▸ **Available data**:
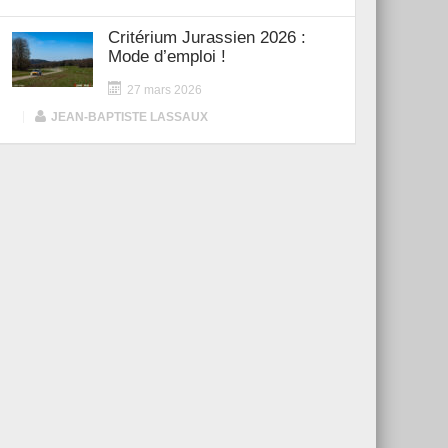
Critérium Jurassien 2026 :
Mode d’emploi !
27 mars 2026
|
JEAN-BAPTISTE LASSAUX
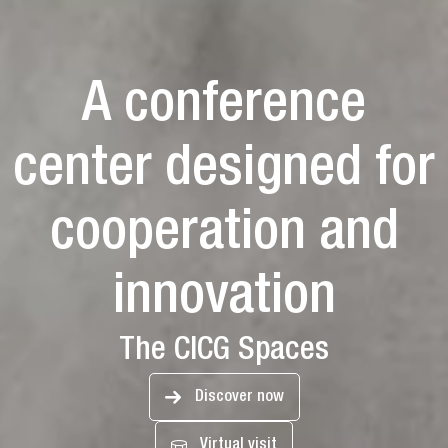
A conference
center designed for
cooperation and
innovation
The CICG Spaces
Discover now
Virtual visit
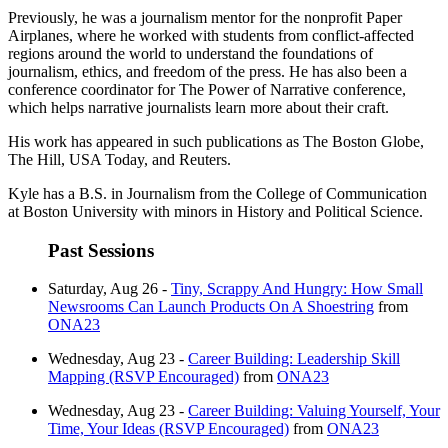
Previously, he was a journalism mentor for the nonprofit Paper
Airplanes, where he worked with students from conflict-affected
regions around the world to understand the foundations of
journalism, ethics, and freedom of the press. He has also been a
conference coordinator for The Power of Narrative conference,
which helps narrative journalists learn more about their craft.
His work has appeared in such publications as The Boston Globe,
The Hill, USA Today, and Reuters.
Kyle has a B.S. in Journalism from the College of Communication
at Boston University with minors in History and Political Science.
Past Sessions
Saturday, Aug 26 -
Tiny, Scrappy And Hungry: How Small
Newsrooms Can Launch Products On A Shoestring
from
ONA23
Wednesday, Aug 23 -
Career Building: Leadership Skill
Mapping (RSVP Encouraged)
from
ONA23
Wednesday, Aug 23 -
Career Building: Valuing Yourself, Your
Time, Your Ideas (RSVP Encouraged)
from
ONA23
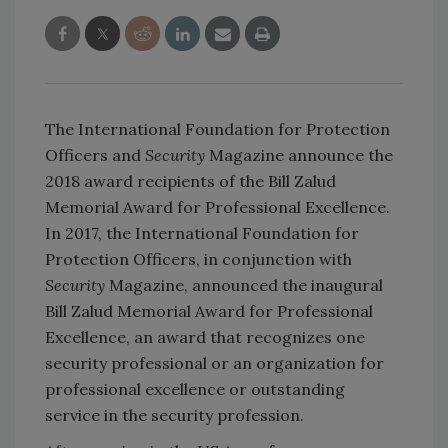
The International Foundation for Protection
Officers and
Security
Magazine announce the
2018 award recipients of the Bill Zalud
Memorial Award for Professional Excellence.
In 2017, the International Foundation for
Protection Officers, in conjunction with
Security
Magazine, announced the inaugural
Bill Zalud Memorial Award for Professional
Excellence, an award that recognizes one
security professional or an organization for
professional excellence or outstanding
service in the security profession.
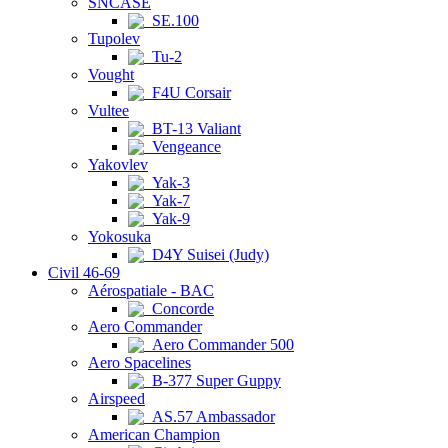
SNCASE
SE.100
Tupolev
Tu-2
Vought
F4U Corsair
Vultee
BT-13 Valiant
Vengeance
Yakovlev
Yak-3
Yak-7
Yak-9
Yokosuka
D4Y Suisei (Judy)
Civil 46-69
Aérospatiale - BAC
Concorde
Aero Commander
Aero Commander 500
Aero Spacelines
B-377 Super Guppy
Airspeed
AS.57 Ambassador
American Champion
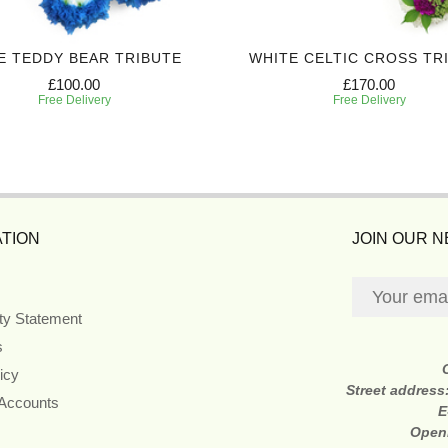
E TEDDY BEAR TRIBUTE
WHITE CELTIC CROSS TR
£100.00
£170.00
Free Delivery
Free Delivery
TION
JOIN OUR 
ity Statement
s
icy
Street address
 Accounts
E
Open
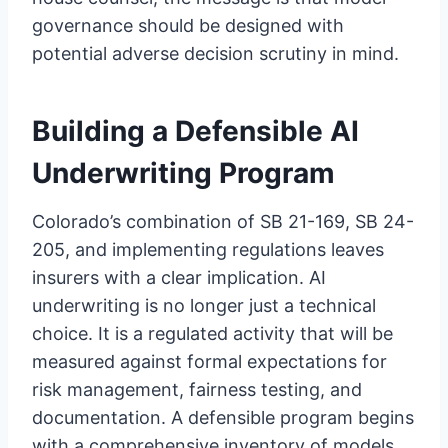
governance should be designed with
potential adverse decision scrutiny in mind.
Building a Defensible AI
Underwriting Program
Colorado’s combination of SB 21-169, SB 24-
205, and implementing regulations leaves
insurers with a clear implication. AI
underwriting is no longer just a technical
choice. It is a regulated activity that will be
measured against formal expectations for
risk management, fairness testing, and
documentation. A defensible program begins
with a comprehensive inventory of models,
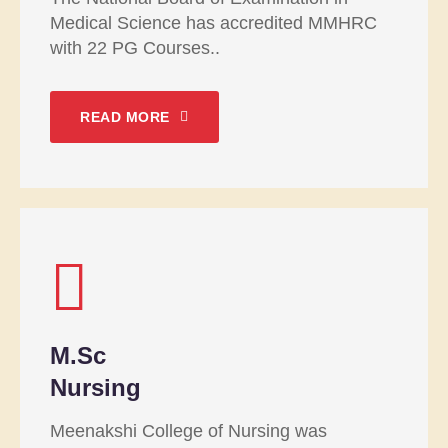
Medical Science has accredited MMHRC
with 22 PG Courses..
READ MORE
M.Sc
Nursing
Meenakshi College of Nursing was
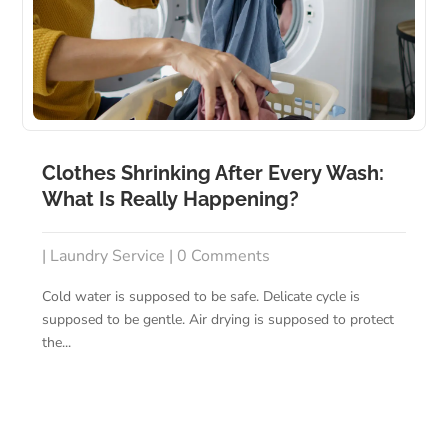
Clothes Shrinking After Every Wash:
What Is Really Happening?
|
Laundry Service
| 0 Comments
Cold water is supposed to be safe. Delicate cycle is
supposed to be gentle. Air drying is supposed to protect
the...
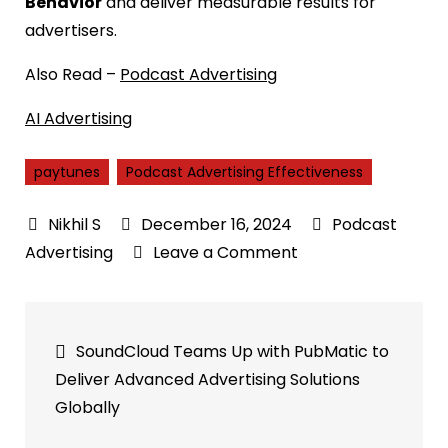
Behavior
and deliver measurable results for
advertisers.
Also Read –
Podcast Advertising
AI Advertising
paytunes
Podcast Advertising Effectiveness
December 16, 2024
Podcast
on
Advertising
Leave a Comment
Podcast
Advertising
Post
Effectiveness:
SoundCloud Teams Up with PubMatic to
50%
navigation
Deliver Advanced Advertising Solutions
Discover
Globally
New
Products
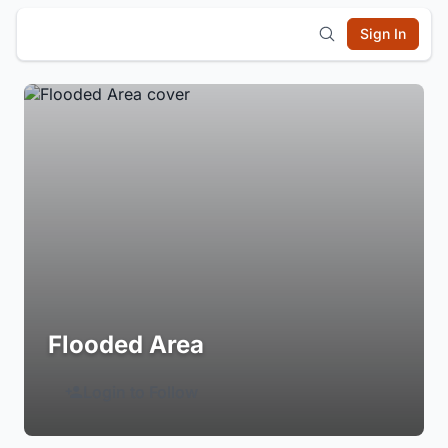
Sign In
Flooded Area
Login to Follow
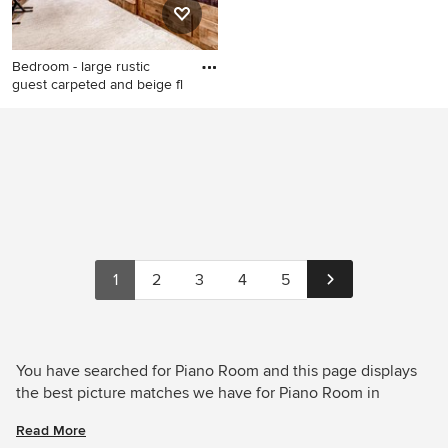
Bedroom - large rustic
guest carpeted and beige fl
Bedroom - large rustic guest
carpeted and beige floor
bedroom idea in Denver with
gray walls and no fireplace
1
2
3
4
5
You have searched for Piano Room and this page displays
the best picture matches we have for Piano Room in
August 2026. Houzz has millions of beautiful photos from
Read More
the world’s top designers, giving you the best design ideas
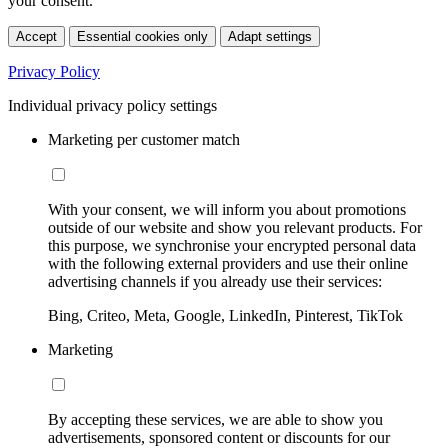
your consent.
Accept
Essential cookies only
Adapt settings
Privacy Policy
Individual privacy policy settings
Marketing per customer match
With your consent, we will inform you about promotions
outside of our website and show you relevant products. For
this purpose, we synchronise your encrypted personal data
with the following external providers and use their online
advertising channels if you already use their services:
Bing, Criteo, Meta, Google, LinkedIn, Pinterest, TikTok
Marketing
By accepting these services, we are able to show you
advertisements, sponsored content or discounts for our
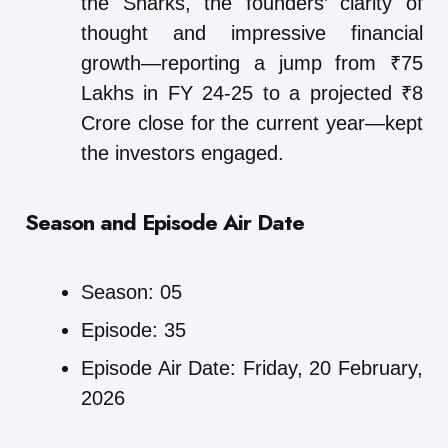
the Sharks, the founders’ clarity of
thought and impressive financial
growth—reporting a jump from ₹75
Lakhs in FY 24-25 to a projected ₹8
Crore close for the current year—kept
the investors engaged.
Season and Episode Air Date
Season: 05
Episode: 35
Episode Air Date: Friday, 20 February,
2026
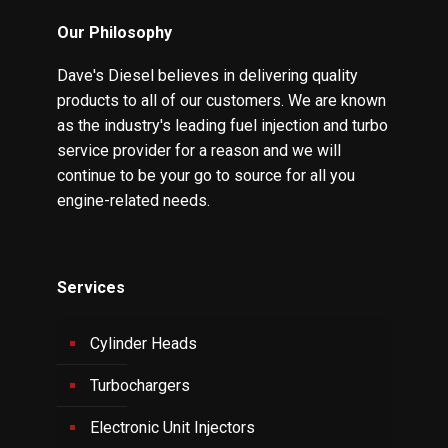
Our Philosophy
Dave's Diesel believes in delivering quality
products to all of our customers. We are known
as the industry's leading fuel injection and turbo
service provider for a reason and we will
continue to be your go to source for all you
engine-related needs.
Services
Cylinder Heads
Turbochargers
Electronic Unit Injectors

▸ **Exercise details**:
Exactly as written, give the entries above again, with no images.

▸ **Task answer**:
Critérium Jurassien 2026 :
Mode d’emploi !
27 mars 2026
|
JEAN-BAPTISTE LASSAUX
A conference
center designed for
cooperation and
innovation
The CICG Spaces
Discover now
Virtual visit
Previously, he was a journalism mentor for the nonprofit Paper
Airplanes, where he worked with students from conflict-affected
regions around the world to understand the foundations of
journalism, ethics, and freedom of the press. He has also been a
conference coordinator for The Power of Narrative conference,
which helps narrative journalists learn more about their craft.
His work has appeared in such publications as The Boston Globe,
The Hill, USA Today, and Reuters.
Kyle has a B.S. in Journalism from the College of Communication
at Boston University with minors in History and Political Science.
Past Sessions
Saturday, Aug 26 -
Tiny, Scrappy And Hungry: How Small
Newsrooms Can Launch Products On A Shoestring
from
ONA23
Wednesday, Aug 23 -
Career Building: Leadership Skill
Mapping (RSVP Encouraged)
from
ONA23
Wednesday, Aug 23 -
Career Building: Valuing Yourself, Your
Time, Your Ideas (RSVP Encouraged)
from
ONA23
The International Foundation for Protection
Officers and
Security
Magazine announce the
2018 award recipients of the Bill Zalud
Memorial Award for Professional Excellence.
In 2017, the International Foundation for
Protection Officers, in conjunction with
Security
Magazine, announced the inaugural
Bill Zalud Memorial Award for Professional
Excellence, an award that recognizes one
security professional or an organization for
professional excellence or outstanding
service in the security profession.
SNCASE
SE.100
Tupolev
Tu-2
Vought
F4U Corsair
Vultee
BT-13 Valiant
Vengeance
Yakovlev
Yak-3
Yak-7
Yak-9
Yokosuka
D4Y Suisei (Judy)
Civil 46-69
Aérospatiale - BAC
Concorde
Aero Commander
Aero Commander 500
Aero Spacelines
B-377 Super Guppy
Airspeed
AS.57 Ambassador
American Champion
E TEDDY BEAR TRIBUTE
WHITE CELTIC CROSS TR
£100.00
£170.00
Free Delivery
Free Delivery
TION
JOIN OUR 
ity Statement
s
icy
Street address
 Accounts
E
Open
governance should be designed with
potential adverse decision scrutiny in mind.
Building a Defensible AI
Underwriting Program
Colorado’s combination of SB 21-169, SB 24-
205, and implementing regulations leaves
insurers with a clear implication. AI
underwriting is no longer just a technical
choice. It is a regulated activity that will be
measured against formal expectations for
risk management, fairness testing, and
documentation. A defensible program begins
with a comprehensive inventory of models,
Medical Science has accredited MMHRC
with 22 PG Courses..
READ MORE
M.Sc
Nursing
Meenakshi College of Nursing was
Clothes Shrinking After Every Wash:
What Is Really Happening?
|
Laundry Service
| 0 Comments
Cold water is supposed to be safe. Delicate cycle is
supposed to be gentle. Air drying is supposed to protect
the...
Behavior
and deliver measurable results for
advertisers.
Also Read –
Podcast Advertising
AI Advertising
paytunes
Podcast Advertising Effectiveness
December 16, 2024
Podcast
on
Advertising
Leave a Comment
Podcast
Advertising
Post
Effectiveness:
SoundCloud Teams Up with PubMatic to
50%
navigation
Deliver Advanced Advertising Solutions
Discover
Globally
New
Products
Sign In
Flooded Area
Login to Follow
Bedroom - large rustic
guest carpeted and beige fl
Bedroom - large rustic guest
carpeted and beige floor
bedroom idea in Denver with
gray walls and no fireplace
1
2
3
4
5
You have searched for Piano Room and this page displays
the best picture matches we have for Piano Room in
August 2026. Houzz has millions of beautiful photos from
Read More
the world’s top designers, giving you the best design ideas
your consent.
Accept
Essential cookies only
Adapt settings
Privacy Policy
Individual privacy policy settings
Marketing per customer match
With your consent, we will inform you about promotions
outside of our website and show you relevant products. For
this purpose, we synchronise your encrypted personal data
with the following external providers and use their online
advertising channels if you already use their services:
Bing, Criteo, Meta, Google, LinkedIn, Pinterest, TikTok
Marketing
By accepting these services, we are able to show you
advertisements, sponsored content or discounts for our
the Sharks, the founders’ clarity of
thought and impressive financial
growth—reporting a jump from ₹75
Lakhs in FY 24-25 to a projected ₹8
Crore close for the current year—kept
the investors engaged.
Season and Episode Air Date
Season: 05
Episode: 35
Episode Air Date: Friday, 20 February,
2026
Our Philosophy
Dave's Diesel believes in delivering quality
products to all of our customers. We are known
as the industry's leading fuel injection and turbo
service provider for a reason and we will
continue to be your go to source for all you
engine-related needs.
Services
Cylinder Heads
Turbochargers
Electronic Unit Injectors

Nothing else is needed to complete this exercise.